Bulmers and Tennent’s are powerhouse brands and institutions in their respective categories in Ireland and Scotland. Tennent’s has been Scotland’s favourite lager since 1885 and represents two in three pints of lager sold in the on-trade in Scotland. Bulmers, equally has a dominant position in Ireland, producing its cider with 17 apple varieties, since 1935 from Clonmel. Cider holds a 12.5% share of the Long Alcoholic Drinks category in Ireland and Bulmers has a 58% market share of cider in Ireland. C&C Group’s emerging brands include: Magners, the number 3 cider brand in the UK: Heverlee, a premium Belgium beer; Menabrea, an Italian lager from northern Italy.
The fears around inflation and a weaker consumer in Europe has provided us with a wonderful opportunity to buy into this house of brands at a sharp discount to what we believe is fair value. While the company has tended to trade on an EV/EBITDA above 10x, we are currently accumulating stock at only 7.5x, a hefty discount to global beverage companies.
Update on Unlisted Investments (8% of the portfolio)
Xpansiv is a leading global platform for creating, trading and managing ESG commodities.
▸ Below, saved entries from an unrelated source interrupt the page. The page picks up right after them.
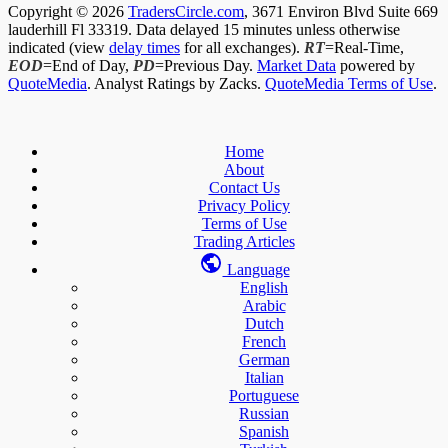
Copyright © 2026
TradersCircle.com
, 3671 Environ Blvd Suite 669
lauderhill Fl 33319. Data delayed 15 minutes unless otherwise
indicated (view
delay times
for all exchanges).
RT
=Real-Time,
EOD
=End of Day,
PD
=Previous Day.
Market Data
powered by
QuoteMedia
. Analyst Ratings by Zacks.
QuoteMedia Terms of Use
.
Home
About
Contact Us
Privacy Policy
Terms of Use
Trading Articles
Language
English
Arabic
Dutch
French
German
Italian
Portuguese
Russian
Spanish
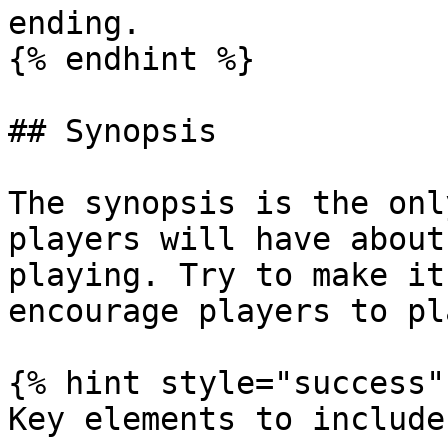
ending.

{% endhint %}

## Synopsis

The synopsis is the onl
players will have about
playing. Try to make it
encourage players to pla
{% hint style="success" 
Key elements to include:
The underlying volume growth in their core commodity markets of carbon, atware and energy continue to grow exponentially. In the last quarter, carbon volume growth grew 225%, while water volumes grew 22%. Xpansiv also recently completed a major acquisition of APX, the market leader in registry infrastructure for energy and environmental markets. This complements Xpansiv’s leadership in exchange, portfolio management and market data and intelligence. The acquisition was funded by a $400 million strategic investment in the company by Blackstone Energy Partners and cements Xpansiv’s leading position in this dynamic market.
Boost Lab is an emerging skincare brand focusing on skin serums. Craig Schweighoffer and the team have done a wonderful job building out a range of products, with the hydro boost serum winning the best of beauty award as well as the Glosscar award. Their brightening serum and eye reset serum were also runner up at the beautyheaven awards. The products are gaining traction with consumers and this is enabling the brand to get national distribution in Australia in major pharmacies. Their products are now sold in over 1000 independent pharmacies and they have recently gained shelfspace in Priceline. Sales are expected to more than triple this financial year, with a target of $5m in sales. The brand is also building out its ecommerce presence in Asia and North America.